Each record needs to be transcribed exactly.

> Excerpts from a dataset:
---

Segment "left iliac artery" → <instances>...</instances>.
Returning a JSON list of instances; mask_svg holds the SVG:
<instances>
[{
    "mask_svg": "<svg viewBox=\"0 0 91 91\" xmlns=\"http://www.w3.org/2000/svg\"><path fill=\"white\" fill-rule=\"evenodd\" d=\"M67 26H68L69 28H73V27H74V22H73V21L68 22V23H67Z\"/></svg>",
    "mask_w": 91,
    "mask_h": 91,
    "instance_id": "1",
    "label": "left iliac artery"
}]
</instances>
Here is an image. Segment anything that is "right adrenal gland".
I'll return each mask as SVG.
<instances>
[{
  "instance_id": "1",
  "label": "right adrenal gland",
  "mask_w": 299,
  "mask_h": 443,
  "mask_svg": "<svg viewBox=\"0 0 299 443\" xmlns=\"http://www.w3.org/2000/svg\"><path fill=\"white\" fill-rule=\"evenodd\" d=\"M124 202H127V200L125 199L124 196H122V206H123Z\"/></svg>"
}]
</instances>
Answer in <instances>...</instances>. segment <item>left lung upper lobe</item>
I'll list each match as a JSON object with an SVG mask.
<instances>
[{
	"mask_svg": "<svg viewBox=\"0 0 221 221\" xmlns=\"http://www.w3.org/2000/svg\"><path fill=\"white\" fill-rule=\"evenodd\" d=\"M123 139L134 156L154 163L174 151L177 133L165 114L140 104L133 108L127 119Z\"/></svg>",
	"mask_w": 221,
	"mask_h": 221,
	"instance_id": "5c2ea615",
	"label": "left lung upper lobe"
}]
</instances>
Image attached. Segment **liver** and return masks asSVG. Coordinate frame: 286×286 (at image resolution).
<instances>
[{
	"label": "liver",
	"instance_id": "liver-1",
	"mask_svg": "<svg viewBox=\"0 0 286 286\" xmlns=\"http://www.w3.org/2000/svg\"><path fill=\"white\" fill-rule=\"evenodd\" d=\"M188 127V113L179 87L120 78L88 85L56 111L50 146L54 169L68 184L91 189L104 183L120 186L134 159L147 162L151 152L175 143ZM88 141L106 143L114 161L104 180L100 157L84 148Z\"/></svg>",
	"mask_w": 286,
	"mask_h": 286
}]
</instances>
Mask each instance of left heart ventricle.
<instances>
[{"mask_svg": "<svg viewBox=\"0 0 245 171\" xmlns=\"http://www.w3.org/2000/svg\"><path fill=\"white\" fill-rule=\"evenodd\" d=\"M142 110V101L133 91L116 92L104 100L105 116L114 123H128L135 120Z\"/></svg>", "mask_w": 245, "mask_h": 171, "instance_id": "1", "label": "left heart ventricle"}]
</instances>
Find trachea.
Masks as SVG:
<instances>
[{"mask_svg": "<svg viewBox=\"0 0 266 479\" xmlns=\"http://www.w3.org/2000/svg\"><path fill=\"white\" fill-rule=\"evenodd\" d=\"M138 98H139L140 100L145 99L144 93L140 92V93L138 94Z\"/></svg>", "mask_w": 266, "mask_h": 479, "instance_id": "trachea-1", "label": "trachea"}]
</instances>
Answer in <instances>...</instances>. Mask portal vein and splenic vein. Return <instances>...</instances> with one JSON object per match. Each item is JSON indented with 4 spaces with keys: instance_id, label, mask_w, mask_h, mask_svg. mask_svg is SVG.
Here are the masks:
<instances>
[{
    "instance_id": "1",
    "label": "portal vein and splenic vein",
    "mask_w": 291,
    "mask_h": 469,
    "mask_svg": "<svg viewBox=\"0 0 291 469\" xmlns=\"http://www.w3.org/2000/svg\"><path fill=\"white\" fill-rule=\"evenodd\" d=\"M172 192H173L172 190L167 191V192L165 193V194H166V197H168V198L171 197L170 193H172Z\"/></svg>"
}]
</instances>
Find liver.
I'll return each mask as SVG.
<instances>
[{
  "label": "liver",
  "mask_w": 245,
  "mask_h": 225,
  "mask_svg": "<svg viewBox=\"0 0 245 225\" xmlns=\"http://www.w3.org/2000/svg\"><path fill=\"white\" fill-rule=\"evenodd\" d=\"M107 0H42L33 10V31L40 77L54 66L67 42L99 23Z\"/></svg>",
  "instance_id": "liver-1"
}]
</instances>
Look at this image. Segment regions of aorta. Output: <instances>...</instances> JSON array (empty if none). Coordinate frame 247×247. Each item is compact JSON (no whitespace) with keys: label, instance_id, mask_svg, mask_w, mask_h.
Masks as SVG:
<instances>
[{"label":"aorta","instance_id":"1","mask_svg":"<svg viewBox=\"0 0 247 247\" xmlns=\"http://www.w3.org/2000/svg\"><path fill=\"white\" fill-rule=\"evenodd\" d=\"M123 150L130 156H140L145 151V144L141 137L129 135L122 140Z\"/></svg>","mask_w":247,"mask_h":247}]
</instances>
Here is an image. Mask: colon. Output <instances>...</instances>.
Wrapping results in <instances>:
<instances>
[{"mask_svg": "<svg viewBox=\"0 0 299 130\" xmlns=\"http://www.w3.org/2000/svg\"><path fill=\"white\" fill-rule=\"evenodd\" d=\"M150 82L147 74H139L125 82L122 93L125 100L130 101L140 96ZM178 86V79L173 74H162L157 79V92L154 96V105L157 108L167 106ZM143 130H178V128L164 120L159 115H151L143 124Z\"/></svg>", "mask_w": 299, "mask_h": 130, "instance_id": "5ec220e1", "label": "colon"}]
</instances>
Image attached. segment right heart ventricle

---

> Task result:
Segment "left iliac artery" → <instances>...</instances>.
Returning a JSON list of instances; mask_svg holds the SVG:
<instances>
[{
    "mask_svg": "<svg viewBox=\"0 0 91 91\" xmlns=\"http://www.w3.org/2000/svg\"><path fill=\"white\" fill-rule=\"evenodd\" d=\"M67 26H68L69 28H73V27H74V22H73V21L68 22V23H67Z\"/></svg>",
    "mask_w": 91,
    "mask_h": 91,
    "instance_id": "1",
    "label": "left iliac artery"
}]
</instances>
Here is an image. Segment anything that is "right adrenal gland".
I'll return each mask as SVG.
<instances>
[{
  "instance_id": "1",
  "label": "right adrenal gland",
  "mask_w": 299,
  "mask_h": 443,
  "mask_svg": "<svg viewBox=\"0 0 299 443\" xmlns=\"http://www.w3.org/2000/svg\"><path fill=\"white\" fill-rule=\"evenodd\" d=\"M124 202H127V200L125 199L124 196H122V206H123Z\"/></svg>"
}]
</instances>
Answer in <instances>...</instances>. segment <item>left lung upper lobe</item>
I'll list each match as a JSON object with an SVG mask.
<instances>
[{
	"mask_svg": "<svg viewBox=\"0 0 221 221\" xmlns=\"http://www.w3.org/2000/svg\"><path fill=\"white\" fill-rule=\"evenodd\" d=\"M123 139L134 156L154 163L174 151L177 133L165 114L140 104L133 108L127 119Z\"/></svg>",
	"mask_w": 221,
	"mask_h": 221,
	"instance_id": "5c2ea615",
	"label": "left lung upper lobe"
}]
</instances>
Image attached. Segment **liver** and return masks asSVG. Coordinate frame: 286×286 (at image resolution).
<instances>
[{
	"label": "liver",
	"instance_id": "liver-1",
	"mask_svg": "<svg viewBox=\"0 0 286 286\" xmlns=\"http://www.w3.org/2000/svg\"><path fill=\"white\" fill-rule=\"evenodd\" d=\"M188 127V113L179 87L120 78L88 85L56 111L50 146L54 169L68 184L91 189L104 183L120 186L134 159L147 162L151 152L175 143ZM88 141L106 143L114 161L104 180L100 157L84 148Z\"/></svg>",
	"mask_w": 286,
	"mask_h": 286
}]
</instances>
Mask each instance of left heart ventricle.
<instances>
[{"mask_svg": "<svg viewBox=\"0 0 245 171\" xmlns=\"http://www.w3.org/2000/svg\"><path fill=\"white\" fill-rule=\"evenodd\" d=\"M142 110V101L133 91L116 92L104 100L105 116L114 123H128L135 120Z\"/></svg>", "mask_w": 245, "mask_h": 171, "instance_id": "1", "label": "left heart ventricle"}]
</instances>
Find trachea.
Masks as SVG:
<instances>
[{"mask_svg": "<svg viewBox=\"0 0 266 479\" xmlns=\"http://www.w3.org/2000/svg\"><path fill=\"white\" fill-rule=\"evenodd\" d=\"M138 98H139L140 100L145 99L144 93L140 92V93L138 94Z\"/></svg>", "mask_w": 266, "mask_h": 479, "instance_id": "trachea-1", "label": "trachea"}]
</instances>
Answer in <instances>...</instances>. Mask portal vein and splenic vein. Return <instances>...</instances> with one JSON object per match. Each item is JSON indented with 4 spaces with keys: instance_id, label, mask_w, mask_h, mask_svg. mask_svg is SVG.
Here are the masks:
<instances>
[{
    "instance_id": "1",
    "label": "portal vein and splenic vein",
    "mask_w": 291,
    "mask_h": 469,
    "mask_svg": "<svg viewBox=\"0 0 291 469\" xmlns=\"http://www.w3.org/2000/svg\"><path fill=\"white\" fill-rule=\"evenodd\" d=\"M172 192H173L172 190L167 191V192L165 193V194H166V197H168V198L171 197L170 193H172Z\"/></svg>"
}]
</instances>
Find liver.
I'll return each mask as SVG.
<instances>
[{
  "label": "liver",
  "mask_w": 245,
  "mask_h": 225,
  "mask_svg": "<svg viewBox=\"0 0 245 225\" xmlns=\"http://www.w3.org/2000/svg\"><path fill=\"white\" fill-rule=\"evenodd\" d=\"M107 0H42L33 10V31L40 77L54 66L67 42L99 23Z\"/></svg>",
  "instance_id": "liver-1"
}]
</instances>
Look at this image. Segment regions of aorta. Output: <instances>...</instances> JSON array (empty if none). Coordinate frame 247×247. Each item is compact JSON (no whitespace) with keys: label, instance_id, mask_svg, mask_w, mask_h.
Masks as SVG:
<instances>
[{"label":"aorta","instance_id":"1","mask_svg":"<svg viewBox=\"0 0 247 247\" xmlns=\"http://www.w3.org/2000/svg\"><path fill=\"white\" fill-rule=\"evenodd\" d=\"M123 150L130 156H140L145 151V144L141 137L129 135L122 140Z\"/></svg>","mask_w":247,"mask_h":247}]
</instances>
Here is an image. Mask: colon. Output <instances>...</instances>.
Wrapping results in <instances>:
<instances>
[{"mask_svg": "<svg viewBox=\"0 0 299 130\" xmlns=\"http://www.w3.org/2000/svg\"><path fill=\"white\" fill-rule=\"evenodd\" d=\"M150 82L147 74H139L125 82L122 93L125 100L130 101L140 96ZM178 86V79L173 74H162L157 79V92L154 96V105L157 108L167 106ZM143 130H178V128L164 120L159 115H151L143 124Z\"/></svg>", "mask_w": 299, "mask_h": 130, "instance_id": "5ec220e1", "label": "colon"}]
</instances>
Image attached. segment right heart ventricle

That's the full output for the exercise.